Actually they can run at the 90/120Hz all the time not only in games. This can be user defined/selected. Also you totally do notice the difference even in the UI/videos/everywhere the same way as you notice 144Hz PC monitor vs 60Hz monitor even in general usage like browsing the web. Secondly, the only thing it will add is higher power consumption – the thickness is the same and no extra heat is produced from the panel. Ofc it will add also a higher price to manufacture and that’s not the thing that samsung wants with their millions of sold phones.… Read more »

locarno
locarno

90Hz will cause heat ?

Note 9 was advertised ad gaming phone with Fortnite and pubg.

Gunter2
Gunter2

You prove a point @locarno. Fortnite and PUBG do indeed run perfectly on my S9 plus and probably even better on Note9, S10, and Note10 and certainly doesn’t need 90hz to look good. My sons Razer phone on the other hand got hot enough that he had to stop playing. Plus it didn’t look any better in my opinion. He started borrowing my phone to play sometimes. The ROG is better but he has some cooling fan attachment stuck on it when he plays. Unless you want to game all the time 90hz isn’t worth it, and if that’s what… Read more »

Gunter2
Gunter2

@locarno By the way I’m not saying that the 90hz screen itself is causing the heat directly, more likely it’s the processor having to run so fast and overclocking to drive the screen that’s actually causing the heat build up.

Bobbingalong
Bobbingalong

Not surprised that the normal note 10 is not mentioned with its low resolution offering

utvic99
utvic99

Tbh the screen of my S7 Edge on 1080p is well over good enough for me, probably most of the people as well since I’m but an average person who doesn’t see the point of spending $1100 on something marginally better than for example an S10 or even Note 9 and S9, all of which you can currently find at under $700

Gunter2
Gunter2

This will change when the next iPhone arrives, it always does.
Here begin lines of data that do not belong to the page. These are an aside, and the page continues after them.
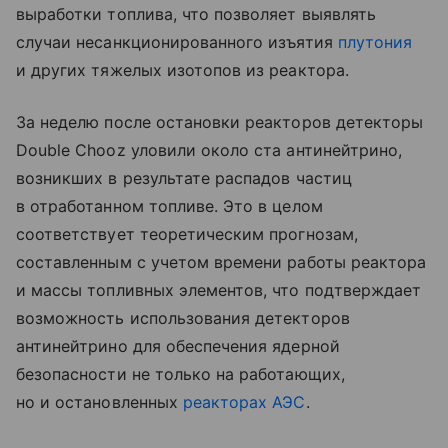
выработки топлива, что позволяет выявлять
случаи несанкционированного изъятия
плутония
и других тяжелых изотопов из реактора.
За неделю после остановки реакторов детекторы
Double Chooz уловили около ста антинейтрино,
возникших в результате распадов частиц
в отработанном топливе. Это в целом
соответствует теоретическим прогнозам,
составленным с учетом времени работы реактора
и массы топливных элементов, что подтверждает
возможность использования детекторов
антинейтрино для обеспечения ядерной
безопасности не только на работающих,
но и остановленных
реакторах АЭС
.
Even though the iPhone X had an older generation screen FROM SAMSUNG, it got a higher score than the S9. The reason they gave was about some calibration setting. Just like DXO Mark, companies pay to get this mark. It’s a lot of b.s to be honest.

kav946
kav946

And just like the camera.. maybe they continue to tweak the screens to improve them. The screens are largely evolutions from the previous screen, so it would make sense that they continue to make incremental steps forward.

Prove that they are buying the results, and you will be a nerd hero for months on twitter. It would be the biggest scandal since it was determined that they were faking benchmarks.

PookiePrancer
PookiePrancer

Actually, if memory serves, no phone actually beats Samsung’s own when you compare actual scores.

A lot of confusion comes from Display Mate awarding the “Highest A+ rating” or “Highest ever A+ rating.” All that means is that A+ is the highest rating; there is no actual number grade.

So the iPhone 11 will receive the “Highest A+” rating and people think: ooh, it’s better! Once you start digging into the scores for each category, you see the Samsung flagships dominate. Admittedly, the margins are tiny since they’re all Samsung displays, but still….

Gunter2
Gunter2

You’re actually rightl there, but 99% of people just read the headline, not the report.